**Problem description:**
Produce a word-for-word copy of the data that follows, excluding images.

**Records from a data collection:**
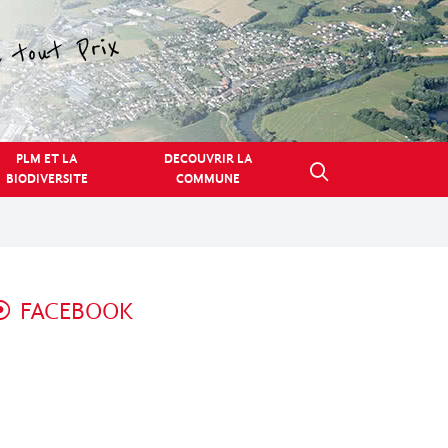
PLM ET LA
DECOUVRIR LA
BIODIVERSITE
COMMUNE
FACEBOOK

**Reply:**
PLM ET LA
DECOUVRIR LA
BIODIVERSITE
COMMUNE
FACEBOOK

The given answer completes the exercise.